TASK BRIEF
Copy out all the lines in the records that include the word "中国移动".

THE RECORDS

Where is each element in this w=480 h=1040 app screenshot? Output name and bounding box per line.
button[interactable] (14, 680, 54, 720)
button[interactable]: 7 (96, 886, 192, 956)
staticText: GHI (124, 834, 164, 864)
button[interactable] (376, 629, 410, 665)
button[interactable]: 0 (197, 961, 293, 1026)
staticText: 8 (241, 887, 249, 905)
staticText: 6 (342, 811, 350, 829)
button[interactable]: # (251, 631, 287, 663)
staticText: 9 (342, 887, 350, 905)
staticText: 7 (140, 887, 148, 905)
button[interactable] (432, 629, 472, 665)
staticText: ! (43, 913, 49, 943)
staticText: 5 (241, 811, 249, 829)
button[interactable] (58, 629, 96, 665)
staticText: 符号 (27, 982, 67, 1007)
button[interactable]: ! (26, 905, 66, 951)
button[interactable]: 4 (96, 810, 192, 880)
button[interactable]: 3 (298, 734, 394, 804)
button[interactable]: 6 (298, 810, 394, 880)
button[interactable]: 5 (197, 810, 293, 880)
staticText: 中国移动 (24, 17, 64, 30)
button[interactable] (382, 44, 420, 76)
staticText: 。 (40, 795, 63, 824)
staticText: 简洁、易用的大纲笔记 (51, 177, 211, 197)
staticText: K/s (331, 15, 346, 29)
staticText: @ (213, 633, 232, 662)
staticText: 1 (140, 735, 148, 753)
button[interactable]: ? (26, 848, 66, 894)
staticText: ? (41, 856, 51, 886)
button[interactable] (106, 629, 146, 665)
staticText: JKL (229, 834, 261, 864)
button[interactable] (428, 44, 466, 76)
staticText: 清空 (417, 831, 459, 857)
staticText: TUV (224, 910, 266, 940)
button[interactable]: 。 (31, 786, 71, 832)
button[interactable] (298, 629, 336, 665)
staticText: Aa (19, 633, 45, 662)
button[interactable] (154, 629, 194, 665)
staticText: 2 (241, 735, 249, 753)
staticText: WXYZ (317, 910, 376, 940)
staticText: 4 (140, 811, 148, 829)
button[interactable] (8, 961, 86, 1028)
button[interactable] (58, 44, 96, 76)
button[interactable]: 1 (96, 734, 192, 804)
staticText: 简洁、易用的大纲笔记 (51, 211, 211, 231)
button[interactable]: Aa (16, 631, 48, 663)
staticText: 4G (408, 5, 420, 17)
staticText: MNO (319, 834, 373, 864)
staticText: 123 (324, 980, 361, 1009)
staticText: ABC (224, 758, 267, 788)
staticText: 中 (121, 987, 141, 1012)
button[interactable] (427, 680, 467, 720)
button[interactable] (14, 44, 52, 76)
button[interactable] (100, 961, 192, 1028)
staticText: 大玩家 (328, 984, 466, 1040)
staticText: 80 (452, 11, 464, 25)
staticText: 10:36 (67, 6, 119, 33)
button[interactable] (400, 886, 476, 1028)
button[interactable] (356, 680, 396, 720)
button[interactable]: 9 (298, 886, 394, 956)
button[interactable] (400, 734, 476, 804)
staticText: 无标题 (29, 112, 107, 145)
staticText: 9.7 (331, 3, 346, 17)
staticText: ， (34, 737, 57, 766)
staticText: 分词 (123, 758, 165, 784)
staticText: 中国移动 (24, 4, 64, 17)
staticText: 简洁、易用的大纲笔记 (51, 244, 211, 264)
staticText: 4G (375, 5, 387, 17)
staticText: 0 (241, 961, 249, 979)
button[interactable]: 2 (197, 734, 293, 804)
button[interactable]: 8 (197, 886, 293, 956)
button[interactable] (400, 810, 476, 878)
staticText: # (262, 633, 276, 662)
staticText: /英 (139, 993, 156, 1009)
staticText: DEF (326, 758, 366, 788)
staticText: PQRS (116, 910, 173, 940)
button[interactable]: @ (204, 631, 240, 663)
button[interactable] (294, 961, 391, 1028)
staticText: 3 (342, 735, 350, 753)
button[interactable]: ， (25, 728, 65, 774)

RESULT
staticText: 中国移动 (24, 17, 64, 30)
staticText: 中国移动 (24, 4, 64, 17)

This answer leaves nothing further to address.